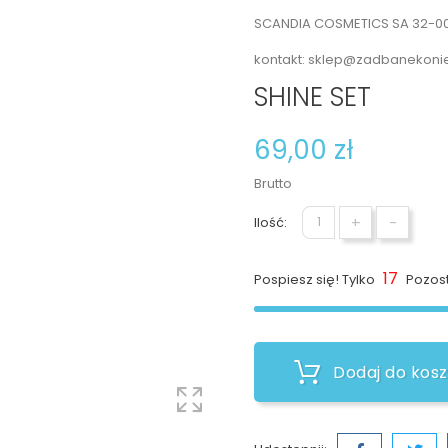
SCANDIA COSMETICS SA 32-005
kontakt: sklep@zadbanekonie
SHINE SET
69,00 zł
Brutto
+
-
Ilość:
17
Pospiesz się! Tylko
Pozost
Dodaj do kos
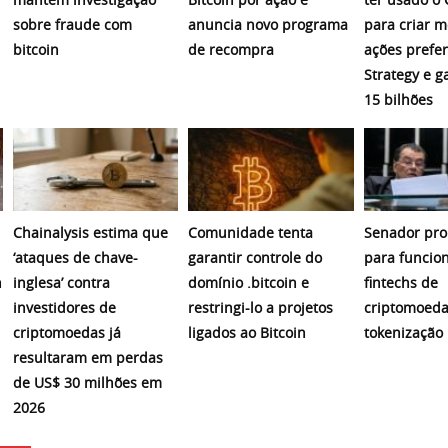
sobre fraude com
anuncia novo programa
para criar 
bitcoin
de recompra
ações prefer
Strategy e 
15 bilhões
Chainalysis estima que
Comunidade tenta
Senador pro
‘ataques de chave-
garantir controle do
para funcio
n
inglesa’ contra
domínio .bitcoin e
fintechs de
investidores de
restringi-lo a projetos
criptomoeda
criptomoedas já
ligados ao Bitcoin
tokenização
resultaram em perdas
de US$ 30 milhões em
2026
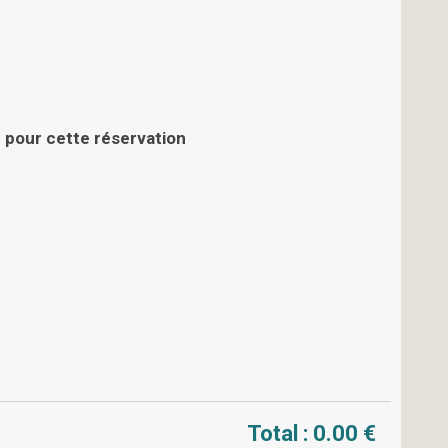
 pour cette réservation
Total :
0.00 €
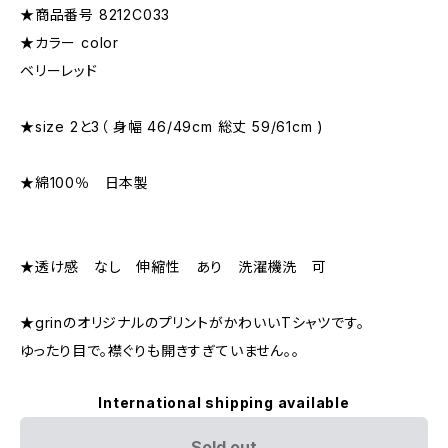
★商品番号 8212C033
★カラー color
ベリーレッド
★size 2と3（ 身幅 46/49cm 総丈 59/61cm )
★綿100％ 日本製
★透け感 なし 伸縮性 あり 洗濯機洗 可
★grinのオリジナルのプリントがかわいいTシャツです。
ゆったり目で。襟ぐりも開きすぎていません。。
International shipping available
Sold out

++++++

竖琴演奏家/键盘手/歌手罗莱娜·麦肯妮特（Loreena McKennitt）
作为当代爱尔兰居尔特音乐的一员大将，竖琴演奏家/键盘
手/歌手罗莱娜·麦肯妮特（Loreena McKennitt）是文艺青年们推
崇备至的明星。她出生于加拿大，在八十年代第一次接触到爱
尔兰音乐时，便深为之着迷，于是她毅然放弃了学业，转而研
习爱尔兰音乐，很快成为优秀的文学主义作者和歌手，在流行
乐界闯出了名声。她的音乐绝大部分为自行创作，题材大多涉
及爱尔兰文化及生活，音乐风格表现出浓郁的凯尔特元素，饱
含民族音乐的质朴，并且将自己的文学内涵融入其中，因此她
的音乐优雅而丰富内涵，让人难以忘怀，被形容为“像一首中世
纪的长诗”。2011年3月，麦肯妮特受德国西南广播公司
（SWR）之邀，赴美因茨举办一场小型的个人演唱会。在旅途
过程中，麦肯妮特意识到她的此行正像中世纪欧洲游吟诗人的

++++++

* **Exercise**
Within these entries, output exactly the lines starting at the one with "SCANDIA COSMETICS SA 32-005" and finishing at the one with "domínio .bitcoin e". Leave pictures out of the output.

* **Result for this exercise**
SCANDIA COSMETICS SA 32-005
kontakt: sklep@zadbanekonie
SHINE SET
69,00 zł
Brutto
+
-
Ilość:
17
Pospiesz się! Tylko
Pozost
Dodaj do kos
sobre fraude com
anuncia novo programa
para criar 
bitcoin
de recompra
ações prefer
Strategy e 
15 bilhões
Chainalysis estima que
Comunidade tenta
Senador pro
‘ataques de chave-
garantir controle do
para funcio
n
inglesa’ contra
domínio .bitcoin e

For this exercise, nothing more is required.